A lembrança desses fatos se torna relevante à medida que na última sexta-feira (4), durante os tristes episódios relacionados ao depoimento do ex-presidente Lula no escritório da Polícia Federal, em Congonhas, assistiu-se a um exemplo claro do que é o uso abusivo do poder pelos “guardas da esquina”, neste caso, juízes de primeira instância, procuradores da República e delegados da PF, que compõem a chamada “Força-Tarefa” da “Operação Lava Jato”.
Como já assinalado por inúmeros juristas, a condução coercitiva de Lula foi absolutamente ilegal e inconstitucional, constituindo-se muito mais em um ato político, do que em um procedimento jurídico justificável. O próprio ministro do STF, Marco Aurélio Mello, figura insuspeita de “ser petista”, condenou tal ação e assinalou que medidas como essa só geram incerteza jurídica para todos os cidadãos, ressaltando que magistrados não devem agir como “justiceiros”.

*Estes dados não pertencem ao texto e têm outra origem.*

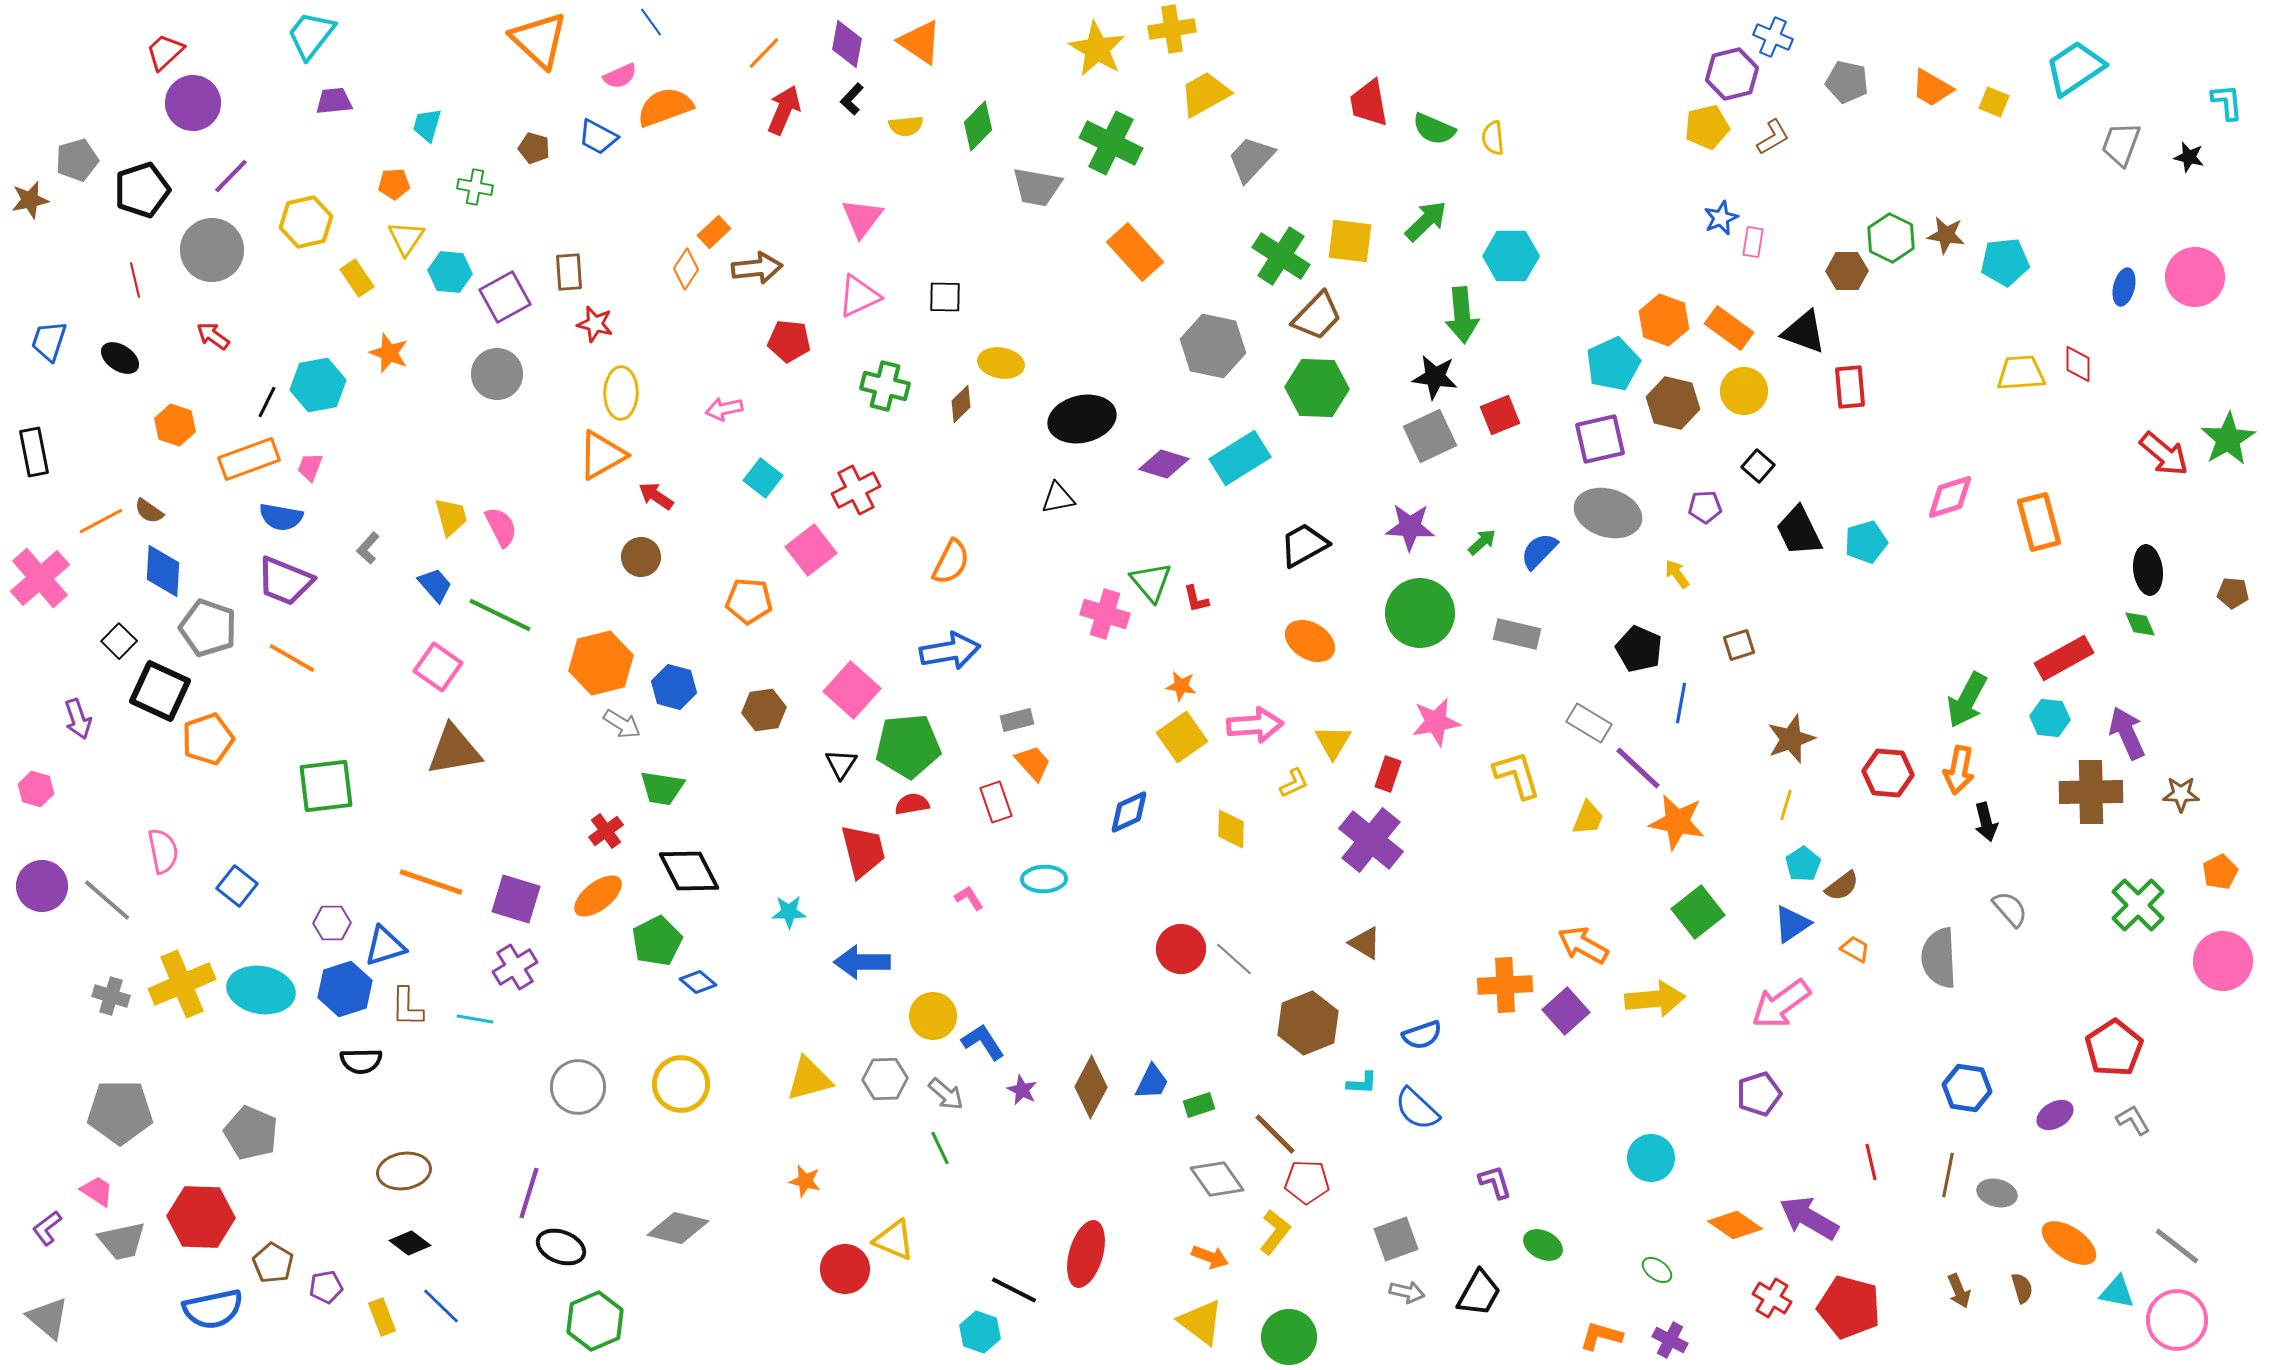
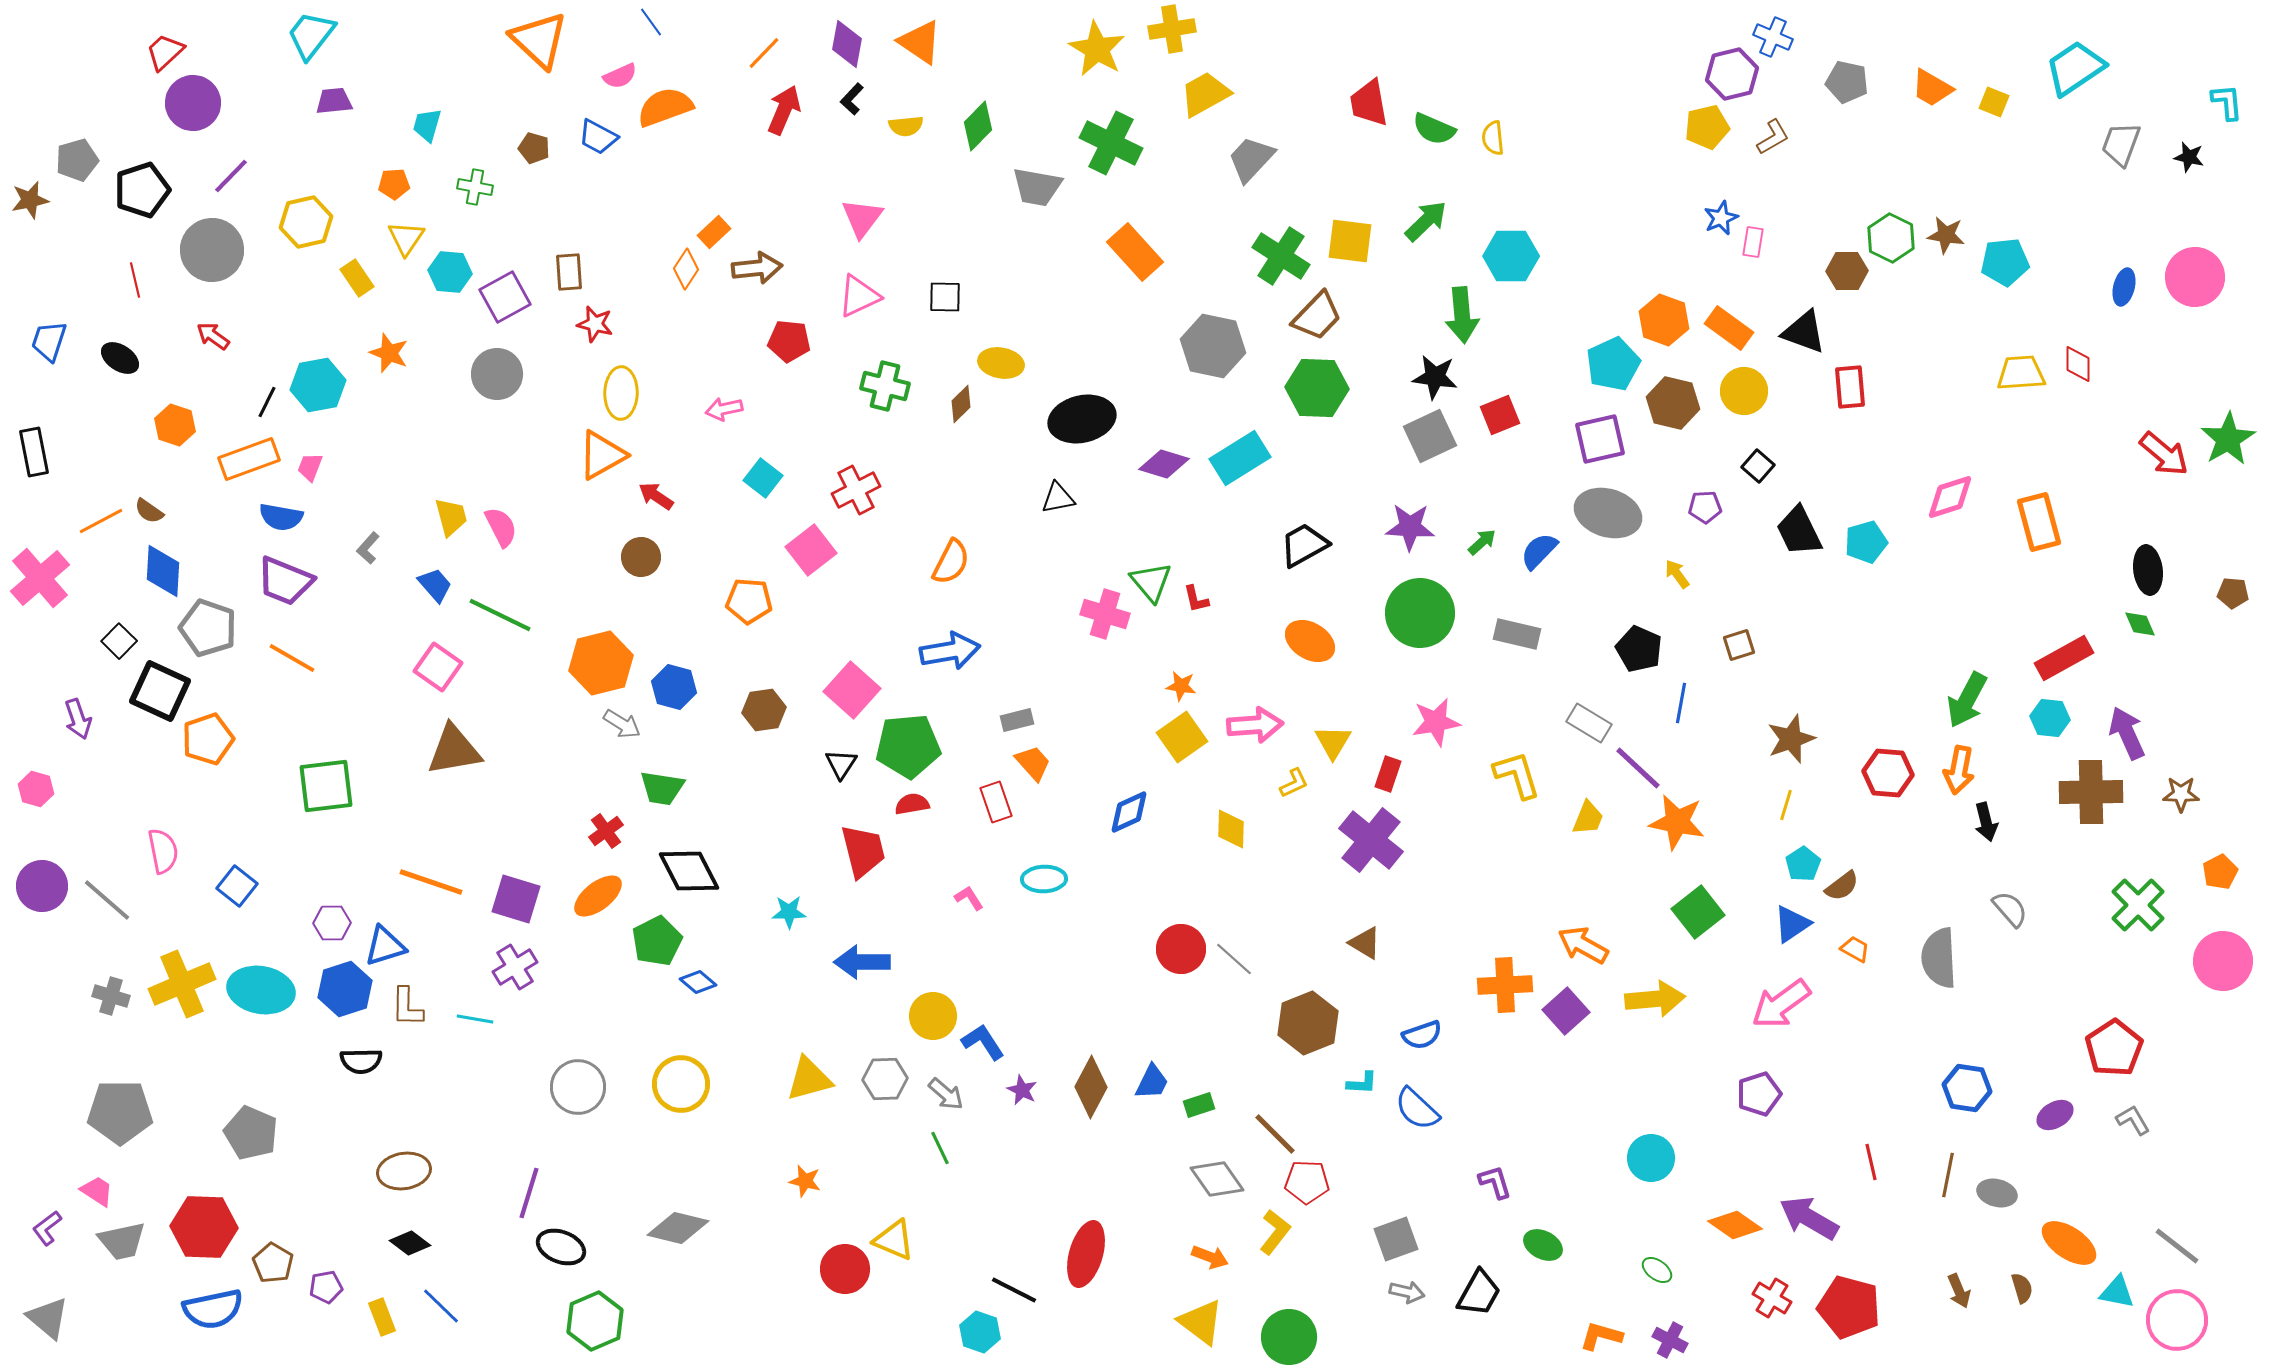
red hexagon at (201, 1217): moved 3 px right, 10 px down
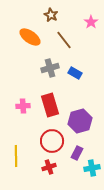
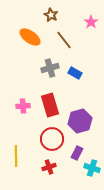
red circle: moved 2 px up
cyan cross: rotated 28 degrees clockwise
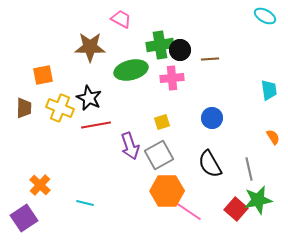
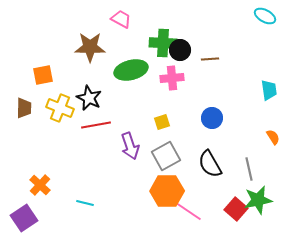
green cross: moved 3 px right, 2 px up; rotated 12 degrees clockwise
gray square: moved 7 px right, 1 px down
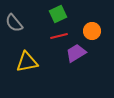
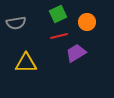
gray semicircle: moved 2 px right; rotated 60 degrees counterclockwise
orange circle: moved 5 px left, 9 px up
yellow triangle: moved 1 px left, 1 px down; rotated 10 degrees clockwise
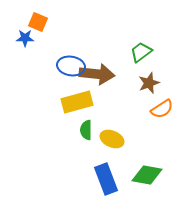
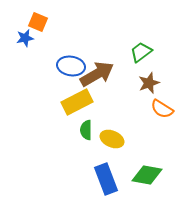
blue star: rotated 12 degrees counterclockwise
brown arrow: rotated 36 degrees counterclockwise
yellow rectangle: rotated 12 degrees counterclockwise
orange semicircle: rotated 65 degrees clockwise
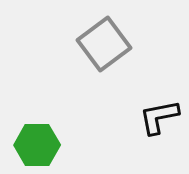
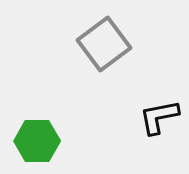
green hexagon: moved 4 px up
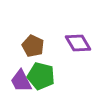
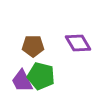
brown pentagon: rotated 25 degrees counterclockwise
purple trapezoid: moved 1 px right
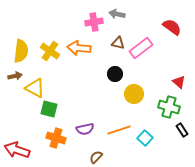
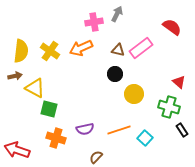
gray arrow: rotated 105 degrees clockwise
brown triangle: moved 7 px down
orange arrow: moved 2 px right; rotated 30 degrees counterclockwise
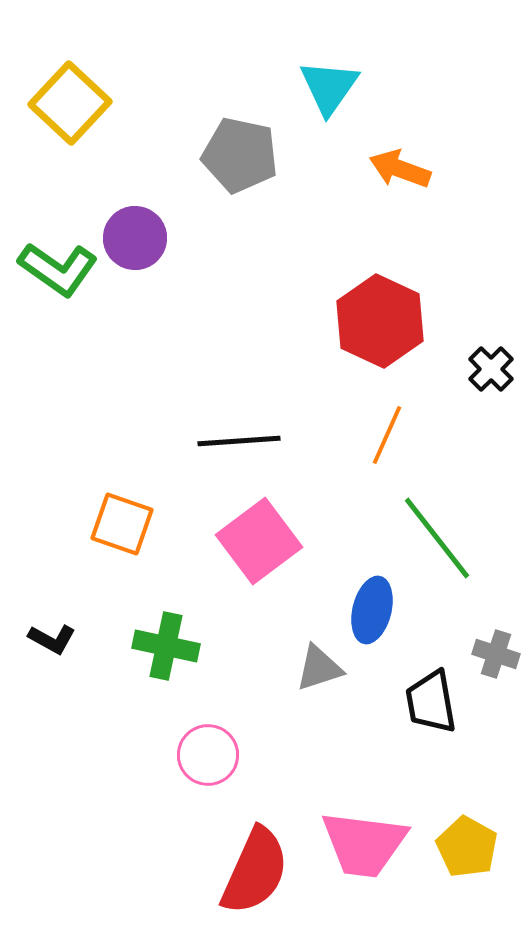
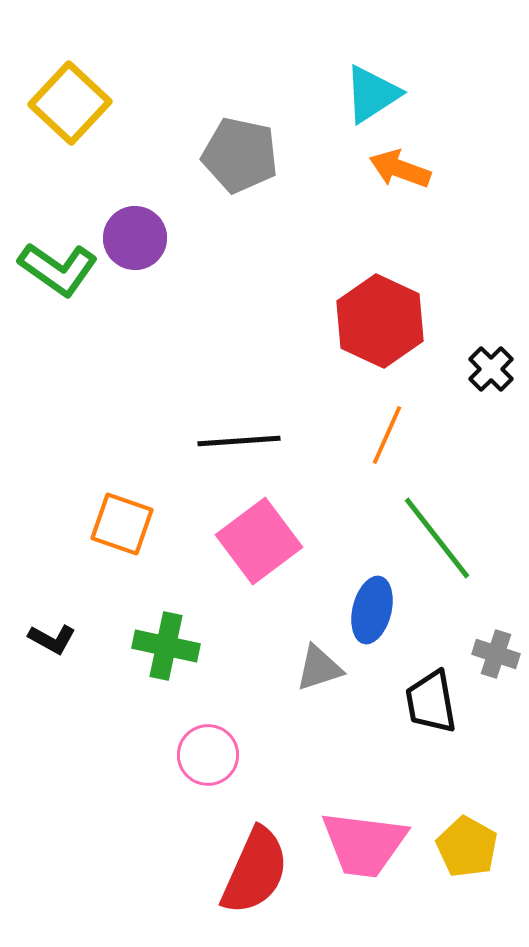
cyan triangle: moved 43 px right, 7 px down; rotated 22 degrees clockwise
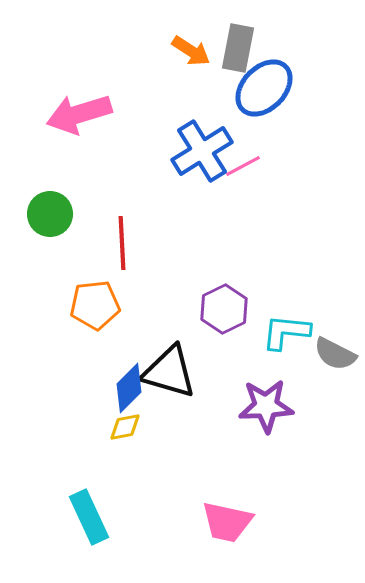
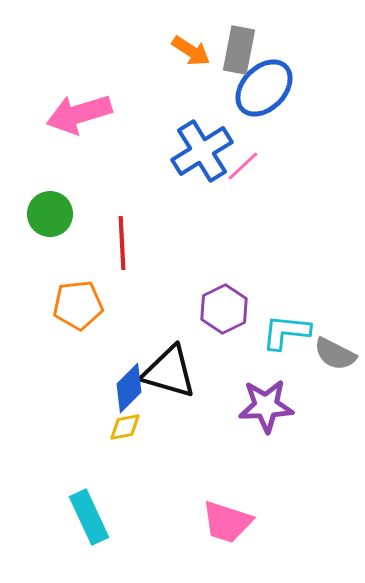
gray rectangle: moved 1 px right, 2 px down
pink line: rotated 15 degrees counterclockwise
orange pentagon: moved 17 px left
pink trapezoid: rotated 6 degrees clockwise
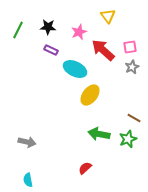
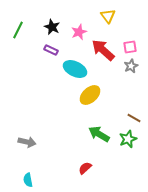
black star: moved 4 px right; rotated 21 degrees clockwise
gray star: moved 1 px left, 1 px up
yellow ellipse: rotated 10 degrees clockwise
green arrow: rotated 20 degrees clockwise
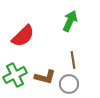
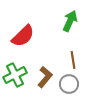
brown L-shape: rotated 65 degrees counterclockwise
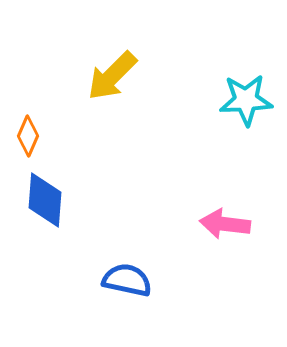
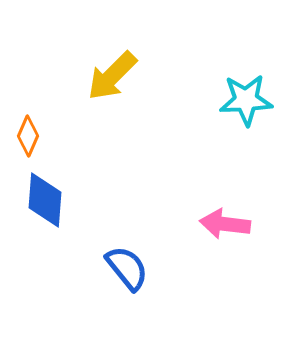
blue semicircle: moved 12 px up; rotated 39 degrees clockwise
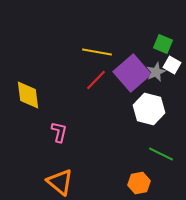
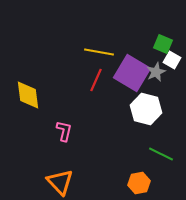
yellow line: moved 2 px right
white square: moved 5 px up
purple square: rotated 18 degrees counterclockwise
red line: rotated 20 degrees counterclockwise
white hexagon: moved 3 px left
pink L-shape: moved 5 px right, 1 px up
orange triangle: rotated 8 degrees clockwise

Neste sentido, a condenação veemente dos excessos – já bastante numerosos – cometidos pelo Juiz Sérgio Moro e pelos demais condutores da “Lava Jato” – ancorados na certeza de que estão garantidos pela blindagem midiática – não passa por gostar ou não de Lula, por concordar ou não com as políticas implementadas durante a “Era PT”, por ser ou não “condescendente com a corrupção” ou por fechar os olhos para os inúmeros equívocos cometidos pelos governos petistas. Ela passa, sim, pela defesa da democracia, do estado de direito e das garantias constitucionais.
O que foi feito com o ex-presidente pode se repetir – e se repete – com qualquer cidadão, militante dos movimentos sociais ou não, por ordem de qualquer um dos inúmeros “guardas da esquina” presentes no judiciário Brasil afora. Está cada vez mais claro que a crescente escalada conservadora a que estamos assistindo tem no judiciário e nos meios jurídicos – onde crescem cada vez as perspectivas punitivistas – alguns de seus principais bunkers. Punitivismo, aliás, que é a prática cotidiana das forças repressivas e do judiciário contra os alvos de sempre. Ou a sociedade organizada se mobiliza contra isto ou caminharemos para graves retrocessos em nossa ainda frágil democracia que podem vir a ser irreversíveis.
Diante deste quadro, nos soa bastante familiar a descrição feita pelo historiador Peter Gay sobre o comportamento do judiciário alemão no período entre as duas grandes guerras, durante a chamada “República de Weimar”: “(...) praticamente todos eles [os juízes] vieram de camadas privilegiadas, com estreitas relações com os aristocratas, oficiais, políticos conservadores (...) Sempre que os juízes achavam possível distorcer a lei em benefício da reação, eles o faziam: Hitler, sendo austríaco, deveria ter sido deportado após o seu putsch, mas foi-lhe permitido permanecer na Alemanha porque ele se considerava alemão. Por outro lado, contra os Espartacistas, comunistas ou cândidos jornalistas, as cortes procediam com o maior rigor”. Era o “ovo da serpente” em gestação.